Rolling Bearing Fault Diagnosis Method Based On Dual Invariant Feature Domain Generalization
Yining Xie, Jiangtao Shi, Cong Gao, Guojun Yang, Zhichao Zhao, Guohui Guan, D Y Chen
Abstract
In industrial production, complex working conditions often result in poor generalization of fault diagnosis models. Consequently, we propose a method called Dual Invariant Feature Domain Generalization (DIFDG) for fault diagnosis of rolling bearings. This method is built upon the knowledge distillation framework, wherein phase information is extracted from one-dimensional signals using the Fourier transform. The phase information remains insensitive to domain changes and serves as the training data for the teacher network, enabling it to learn internally-invariant features. Simultaneously, employing the knowledge distillation technique, the student network learns internally-invariant features from one-dimensional time series signals. To prevent information loss, two-dimensional time-frequency diagram data is incorporated into the student network training.

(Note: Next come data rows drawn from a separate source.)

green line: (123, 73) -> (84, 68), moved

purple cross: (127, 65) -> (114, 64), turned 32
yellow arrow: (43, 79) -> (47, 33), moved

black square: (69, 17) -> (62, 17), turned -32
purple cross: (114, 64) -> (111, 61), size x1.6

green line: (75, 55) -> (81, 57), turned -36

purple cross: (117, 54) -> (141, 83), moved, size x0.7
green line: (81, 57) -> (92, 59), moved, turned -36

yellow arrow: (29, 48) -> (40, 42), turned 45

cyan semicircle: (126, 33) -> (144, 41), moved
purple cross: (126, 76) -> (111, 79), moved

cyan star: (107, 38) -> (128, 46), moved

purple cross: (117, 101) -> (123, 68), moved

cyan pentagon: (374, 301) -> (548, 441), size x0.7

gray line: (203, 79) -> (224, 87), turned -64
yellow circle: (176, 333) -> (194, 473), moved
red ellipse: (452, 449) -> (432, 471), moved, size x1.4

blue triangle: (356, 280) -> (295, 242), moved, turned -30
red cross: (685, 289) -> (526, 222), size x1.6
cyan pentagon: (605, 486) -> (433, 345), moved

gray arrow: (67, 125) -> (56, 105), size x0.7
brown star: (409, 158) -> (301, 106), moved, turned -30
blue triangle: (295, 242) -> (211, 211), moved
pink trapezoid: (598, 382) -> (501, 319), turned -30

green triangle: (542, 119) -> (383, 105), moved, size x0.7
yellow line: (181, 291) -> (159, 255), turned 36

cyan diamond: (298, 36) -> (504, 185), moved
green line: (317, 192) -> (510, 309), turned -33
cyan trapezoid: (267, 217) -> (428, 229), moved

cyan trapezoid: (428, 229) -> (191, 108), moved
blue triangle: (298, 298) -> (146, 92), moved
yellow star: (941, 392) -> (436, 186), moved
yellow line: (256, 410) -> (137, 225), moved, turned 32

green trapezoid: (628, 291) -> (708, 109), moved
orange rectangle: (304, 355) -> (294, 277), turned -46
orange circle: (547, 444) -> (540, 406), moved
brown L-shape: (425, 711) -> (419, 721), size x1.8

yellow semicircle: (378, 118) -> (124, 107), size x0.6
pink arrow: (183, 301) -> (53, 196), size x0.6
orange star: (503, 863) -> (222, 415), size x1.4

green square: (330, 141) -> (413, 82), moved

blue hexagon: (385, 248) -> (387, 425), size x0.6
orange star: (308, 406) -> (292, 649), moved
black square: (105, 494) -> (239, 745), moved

The student network is trained to acquire mutually-invariant features using a class-related loss function for data from various domains. This method trains a student network to extract dual invariant features from the data, enhancing the generalization to applications involving unknown data. Experimental results demonstrate that this approach outperforms other representative methods in both the CWRU and NEFU datasets.